ABDULLAH HAN

(ö. 1006/1598)

Özbek hanı (1583-1598).

Şeybânî hânedanına mensuptur. Muhtemelen 1532 veya 1533’te Âferinkent’te doğdu. Babası İskender buranın hâkimi idi. Daha sonra babası ile birlikte gittiği Karmine’de yaptığı mücadelelerle bir devlet adamı hüviyetine sahip olduğunu ispat etti. Taşkentli Nevruz Ahmed Han ve Semerkantlı Abdüllatif Han’ın saldırılarına karşı koyarak topraklarını Buhara ve Karşi taraflarına doğru genişletmeye çalıştıysa da önceleri başarısızlığa uğradı ve 1556’da ülkesini terketmek mecburiyetinde kaldı. Fakat kısa süre sonra Nevruz Ahmed Han’ın ölümü üzerine yeniden Karmine ve Şehr-i Sebz’de hâkimiyet kurdu. Mayıs 1557’de Buhara’yı alarak merkez yaptı; Mayıs 1561’de de babası İskender’i bütün Özbekler’in hanı ilân ettirdi; ancak idareyi babası namına kendisi elinde tutuyordu. Hânedan mensupları arasındaki karışıklıkları ortadan kaldırdıktan sonra 1574’te Belh’i, 1578’de Semerkant’ı, 1582’de Taşkent ve Siriderya’nın kuzeyini, ertesi yıl da Fergana’yı alarak ülkesinin topraklarını genişletti. Aynı yılın baharında steplere sefer düzenleyerek Kazakistan’a kadar ilerledi. Abdullah ancak babasının ölümünden sonra resmen tahta geçebildi (22 Haziran 1583).

Abdullah Han, 1588’de Taşkent’te çıkan isyanı bastırdıktan sonra Bedehşan, Horasan, Gîlân ve Hârizm’de bazı yerleri fethetti.
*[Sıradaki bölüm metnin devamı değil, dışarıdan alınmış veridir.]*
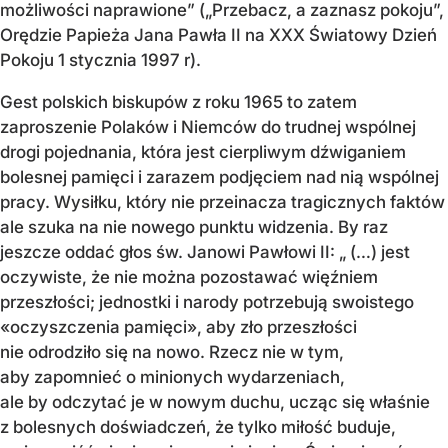
możliwości naprawione” („Przebacz, a zaznasz pokoju”,
Orędzie Papieża Jana Pawła II na XXX Światowy Dzień
Pokoju 1 stycznia 1997 r).
Gest polskich biskupów z roku 1965 to zatem
zaproszenie Polaków i Niemców do trudnej wspólnej
drogi pojednania, która jest cierpliwym dźwiganiem
bolesnej pamięci i zarazem podjęciem nad nią wspólnej
pracy. Wysiłku, który nie przeinacza tragicznych faktów
ale szuka na nie nowego punktu widzenia. By raz
jeszcze oddać głos św. Janowi Pawłowi II: „ (…) jest
oczywiste, że nie można pozostawać więźniem
przeszłości; jednostki i narody potrzebują swoistego
«oczyszczenia pamięci», aby zło przeszłości
nie odrodziło się na nowo. Rzecz nie w tym,
aby zapomnieć o minionych wydarzeniach,
ale by odczytać je w nowym duchu, ucząc się właśnie
z bolesnych doświadczeń, że tylko miłość buduje,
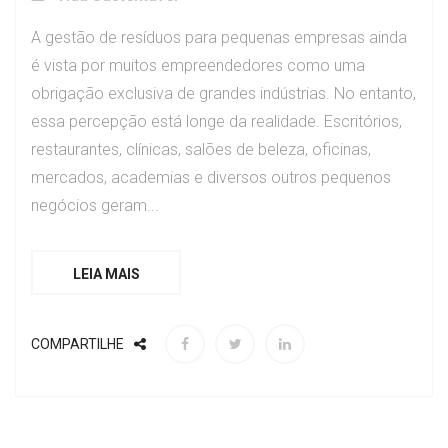
A gestão de resíduos para pequenas empresas ainda
é vista por muitos empreendedores como uma
obrigação exclusiva de grandes indústrias. No entanto,
essa percepção está longe da realidade. Escritórios,
restaurantes, clínicas, salões de beleza, oficinas,
mercados, academias e diversos outros pequenos
negócios geram...
LEIA MAIS
COMPARTILHE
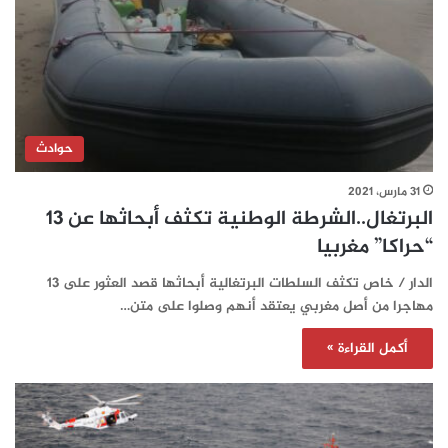
حوادث
31 مارس، 2021
البرتغال..الشرطة الوطنية تكثف أبحاثها عن 13
“حراكا” مغربيا
الدار / خاص تكثف السلطات البرتغالية أبحاثها قصد العثور على 13
مهاجرا من أصل مغربي يعتقد أنهم وصلوا على متن…
أكمل القراءة »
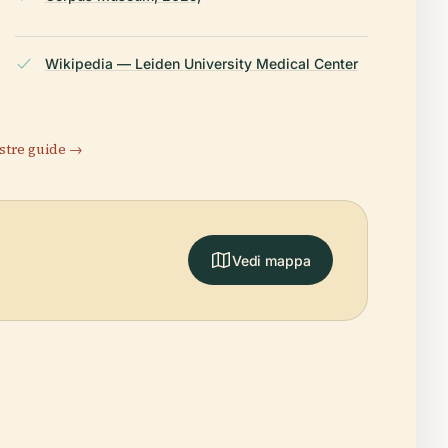
Wikipedia — Leiden University Medical Center
stre guide →
Vedi mappa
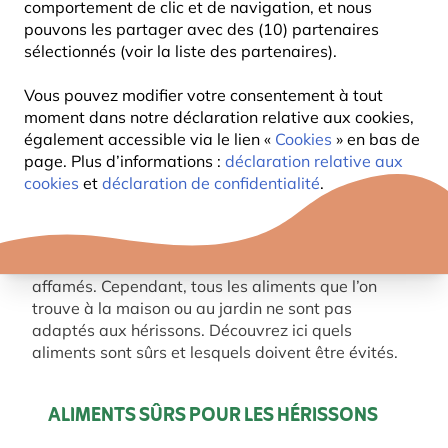
comportement de clic et de navigation, et nous
pouvons les partager avec des (10) partenaires
sélectionnés (voir la liste des partenaires).
Vous pouvez modifier votre consentement à tout
moment dans notre déclaration relative aux cookies,
également accessible via le lien «
Cookies
» en bas de
Les hérissons sont des visiteurs bénéfiques au
page. Plus d’informations :
déclaration relative aux
jardin et jouent un rôle important dans l’équilibre
cookies
et
déclaration de confidentialité
.
écologique. Leur fournir de la nourriture
supplémentaire peut être particulièrement utile en
automne, lorsqu’ils se préparent à l’hibernation, ou
au printemps, lorsqu’ils se réveillent affaiblis et
affamés. Cependant, tous les aliments que l’on
trouve à la maison ou au jardin ne sont pas
adaptés aux hérissons. Découvrez ici quels
aliments sont sûrs et lesquels doivent être évités.
ALIMENTS SÛRS POUR LES HÉRISSONS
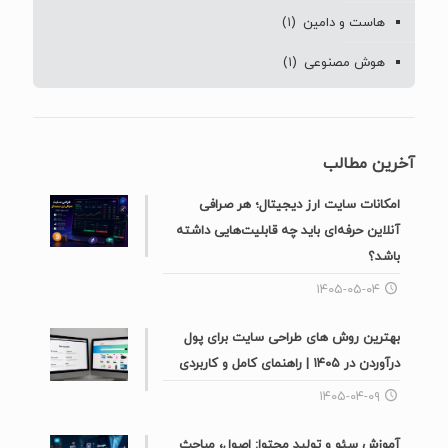
هاست و دامین
(۱)
هوش مصنوعی
(۱)
آخرین مطالب
امکانات سایت ارز دیجیتال؛ هر صرافی
آنلاین حرفه‌ای باید چه قابلیت‌هایی داشته
باشد؟
۱۴۰۵-۰۵-۰۴
بهترین روش های طراحی سایت برای پول
درآوردن در ۱۴۰۵ | راهنمای کامل و کاربردی
۱۴۰۵-۰۴-۰۹
آموزش سئو و تولید محتوا: اصول، مباحث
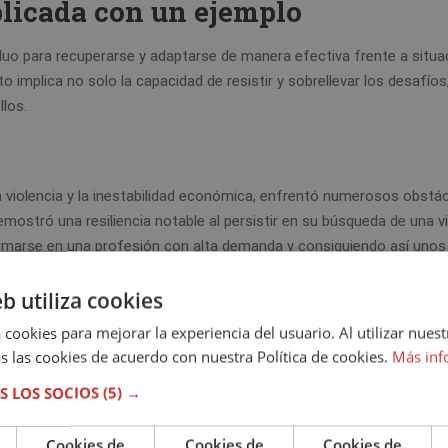
plicada con un ejemplo
duo para recuperarse y adaptarse de manera efectiva frente a situa
o implica no solo la capacidad de resistir y sobrellevar los desafíos
llos.
la violencia y la inestabilidad económica, enfrentó numerosos obstá
mostró una resiliencia notable al persistir en su búsqueda de una v
ormarse en una profesión con alta demanda y consiguiendo así unos
eb utiliza cookies
a.
 cookies para mejorar la experiencia del usuario. Al utilizar nuest
s las cookies de acuerdo con nuestra Política de cookies.
Más inf
S LOS SOCIOS
(5) →
o o innato en los individuos, sino más bien como un proceso dinám
 experiencias vividas.
Cookies de
Cookies de
Cookies de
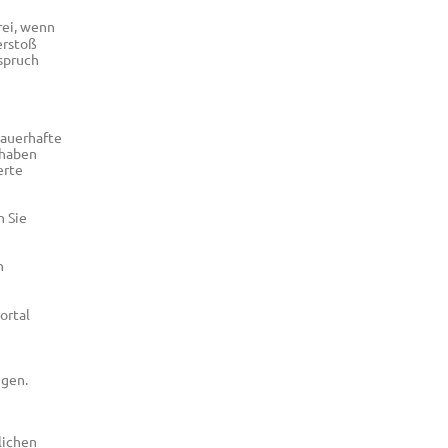
rei, wenn
erstoß
nspruch
dauerhafte
 haben
erte
n Sie
n
ortal
igen.
lichen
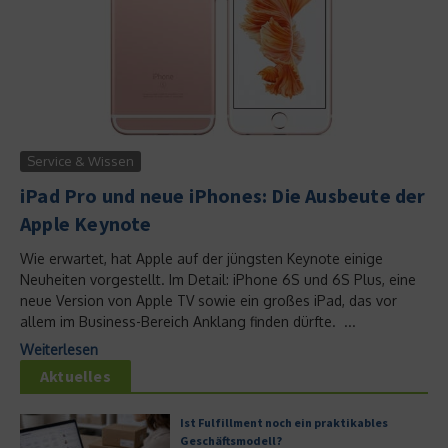
Service & Wissen
iPad Pro und neue iPhones: Die Ausbeute der
Apple Keynote
Wie erwartet, hat Apple auf der jüngsten Keynote einige
Neuheiten vorgestellt. Im Detail: iPhone 6S und 6S Plus, eine
neue Version von Apple TV sowie ein großes iPad, das vor
allem im Business-Bereich Anklang finden dürfte. ...
Weiterlesen
Aktuelles
Ist Fulfillment noch ein praktikables
Geschäftsmodell?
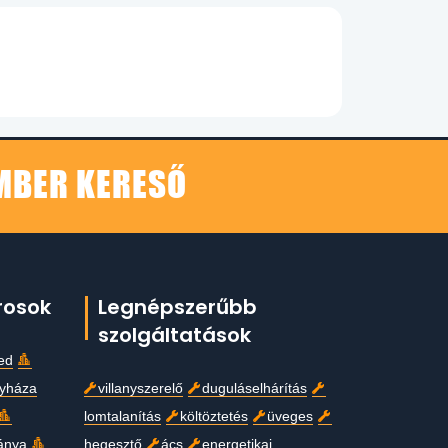
EMBER KERESŐ
rosok
Legnépszerűbb
szolgáltatások
ed
gyháza
villanyszerelő
duguláselhárítás
lomtalanítás
költöztetés
üveges
ánya
hegesztő
ács
energetikai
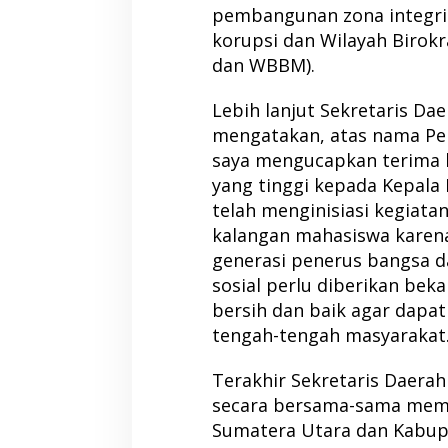
pembangunan zona integrit
korupsi dan Wilayah Birokr
dan WBBM).
Lebih lanjut Sekretaris D
mengatakan, atas nama Pe
saya mengucapkan terima 
yang tinggi kepada Kepala
telah menginisiasi kegiatan
kalangan mahasiswa karena
generasi penerus bangsa d
sosial perlu diberikan bek
bersih dan baik agar dapat
tengah-tengah masyarakat
Terakhir Sekretaris Daera
secara bersama-sama memb
Sumatera Utara dan Kabup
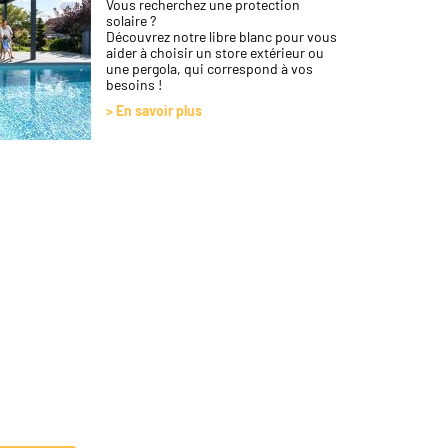
Vous recherchez une protection
solaire ?
Découvrez notre libre blanc pour vous
aider à choisir un store extérieur ou
une pergola, qui correspond à vos
besoins !
> En savoir plus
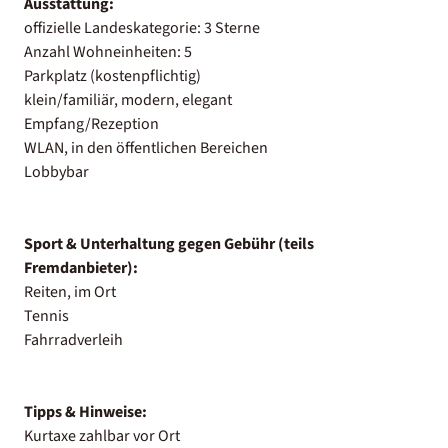
Ausstattung:
offizielle Landeskategorie: 3 Sterne
Anzahl Wohneinheiten: 5
Parkplatz (kostenpflichtig)
klein/familiär, modern, elegant
Empfang/Rezeption
WLAN, in den öffentlichen Bereichen
Lobbybar
Sport & Unterhaltung gegen Gebühr (teils
Fremdanbieter):
Reiten, im Ort
Tennis
Fahrradverleih
Tipps & Hinweise:
Kurtaxe zahlbar vor Ort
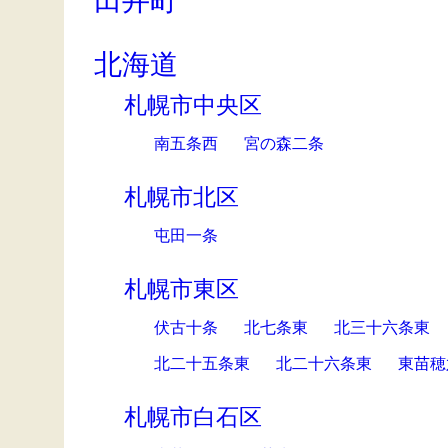
田井町
北海道
札幌市中央区
南五条西
宮の森二条
札幌市北区
屯田一条
札幌市東区
伏古十条
北七条東
北三十六条東
北二十五条東
北二十六条東
東苗穂
札幌市白石区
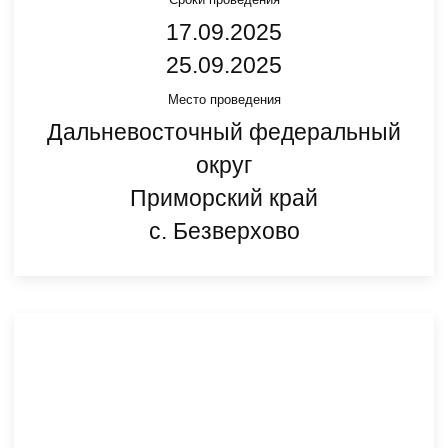
17.09.2025
25.09.2025
Место проведения
Дальневосточный федеральный
округ
Приморский край
с. Безверхово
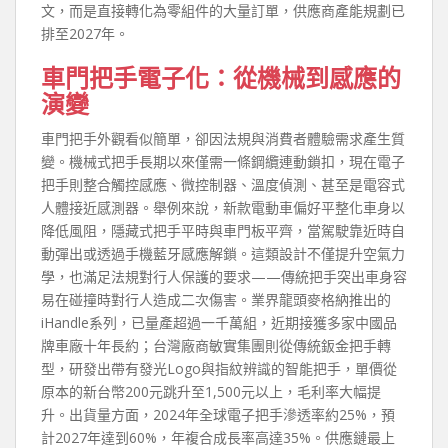
文，而是直接轉化為零組件的大量訂單，供應商產能規劃已
排至2027年。
車門把手電子化：從機械到感應的
演變
車門把手外觀看似簡單，卻因法規與消費者體驗需求產生質
變。機械式把手長期以來僅需一條鋼纜連動鎖扣，現在電子
把手則整合觸控感應、微控制器、溫度偵測、甚至是電容式
人體接近感測器。舉例來說，新款電動車偏好平整化車身以
降低風阻，隱藏式把手平時與車門板平齊，當駕駛靠近時自
動彈出或透過手機藍牙感應解鎖。這類設計不僅提升空氣力
學，也滿足法規對行人保護的要求——傳統把手突出車身容
易在碰撞時對行人造成二次傷害。業界龍頭麥格納推出的
iHandle系列，已量產超過一千萬組，近期接獲多家中國品
牌車廠十年長約；台灣廠商敏實集團則從傳統鈑金把手轉
型，研發出帶有發光Logo與指紋辨識的智能把手，單價從
原本的新台幣200元跳升至1,500元以上，毛利率大幅提
升。出貨量方面，2024年全球電子把手滲透率約25%，預
計2027年達到60%，年複合成長率高達35%。供應鏈最上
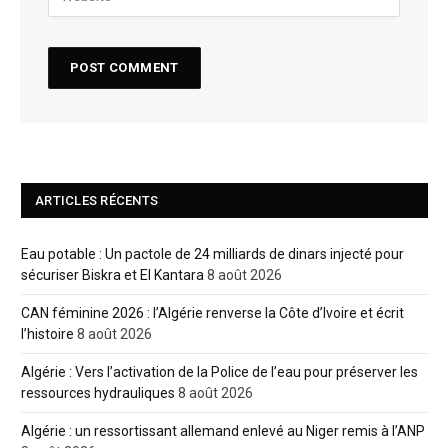
ARTICLES RÉCENTS
Eau potable : Un pactole de 24 milliards de dinars injecté pour
sécuriser Biskra et El Kantara
8 août 2026
CAN féminine 2026 : l’Algérie renverse la Côte d’Ivoire et écrit
l’histoire
8 août 2026
Algérie : Vers l’activation de la Police de l’eau pour préserver les
ressources hydrauliques
8 août 2026
Algérie : un ressortissant allemand enlevé au Niger remis à l’ANP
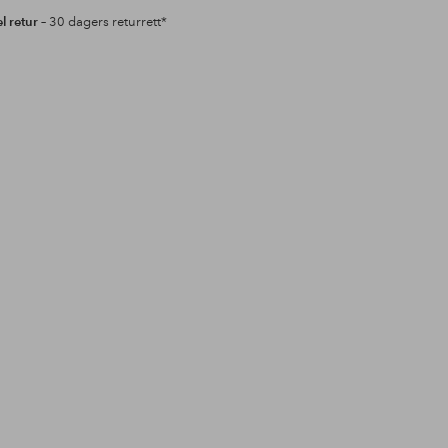
l retur
– 30 dagers returrett*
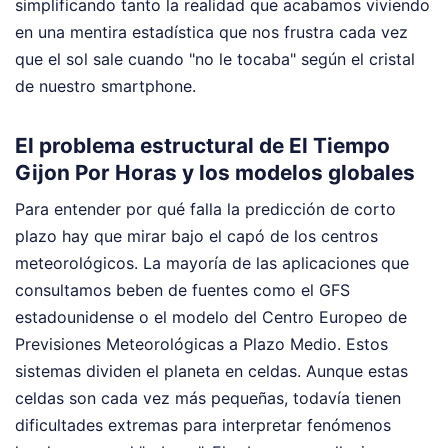
simplificando tanto la realidad que acabamos viviendo
en una mentira estadística que nos frustra cada vez
que el sol sale cuando "no le tocaba" según el cristal
de nuestro smartphone.
El problema estructural de El Tiempo
Gijon Por Horas y los modelos globales
Para entender por qué falla la predicción de corto
plazo hay que mirar bajo el capó de los centros
meteorológicos. La mayoría de las aplicaciones que
consultamos beben de fuentes como el GFS
estadounidense o el modelo del Centro Europeo de
Previsiones Meteorológicas a Plazo Medio. Estos
sistemas dividen el planeta en celdas. Aunque estas
celdas son cada vez más pequeñas, todavía tienen
dificultades extremas para interpretar fenómenos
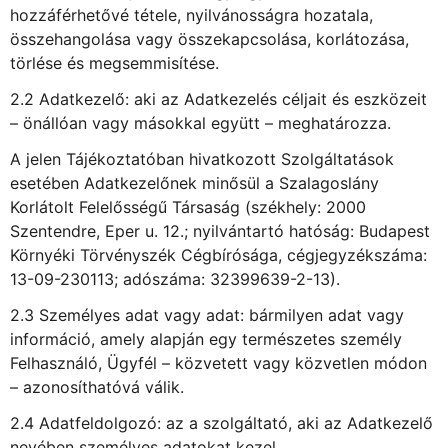
hozzáférhetővé tétele, nyilvánosságra hozatala,
összehangolása vagy összekapcsolása, korlátozása,
törlése és megsemmisítése.
2.2 Adatkezelő: aki az Adatkezelés céljait és eszközeit
– önállóan vagy másokkal együtt – meghatározza.
A jelen Tájékoztatóban hivatkozott Szolgáltatások
esetében Adatkezelőnek minősül a Szalagoslány
Korlátolt Felelősségű Társaság (székhely: 2000
Szentendre, Eper u. 12.; nyilvántartó hatóság: Budapest
Környéki Törvényszék Cégbírósága, cégjegyzékszáma:
13-09-230113; adószáma: 32399639-2-13).
2.3 Személyes adat vagy adat: bármilyen adat vagy
információ, amely alapján egy természetes személy
Felhasználó, Ügyfél – közvetett vagy közvetlen módon
– azonosíthatóvá válik.
2.4 Adatfeldolgozó: az a szolgáltató, aki az Adatkezelő
nevében személyes adatokat kezel.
Bu arada Sünnî bir lider olarak Safevî tehlikesine karşı Osmanlılar’la sürekli irtibat kurmak için elçiler ve mektuplar gönderdi. 1578’de göndermiş olduğu elçi vasıtasıyla Osmanlılar’ı Ejder Han’a karşı yeniden sefer açmak için teşvik etti. 1588’de Ferhad Paşa’nın Karabağ ve Gence harekâtı sırasında İran’a karşı taarruza geçerek Herat’ı zaptetti, oğlu Abdülmü’min de Meşhed ve civarını aldı. Bu Özbek taarruzu, Safevîler’i Osmanlılar’la barış yapmak mecburiyetinde bıraktı. Ayrıca, Hârizm fütuhatını bildirmek üzere 1594’te İstanbul’a bir de elçi gönderdi. Diğer taraftan Hint-Bâbür Devleti ile iyi münasebetler kurmaya çalıştı. Halkı isyan eden Hârizm’i 1596’da yeniden zapteden, Doğu Türkistan’a da bir sefer düzenleyen Abdullah Han’ın son yılları, 1582’den beri Belh’in idaresini babası adına elinde bulunduran Abdülmü’min ile ihtilâf içinde geçti. 1598 yılı başlarında vefat etti.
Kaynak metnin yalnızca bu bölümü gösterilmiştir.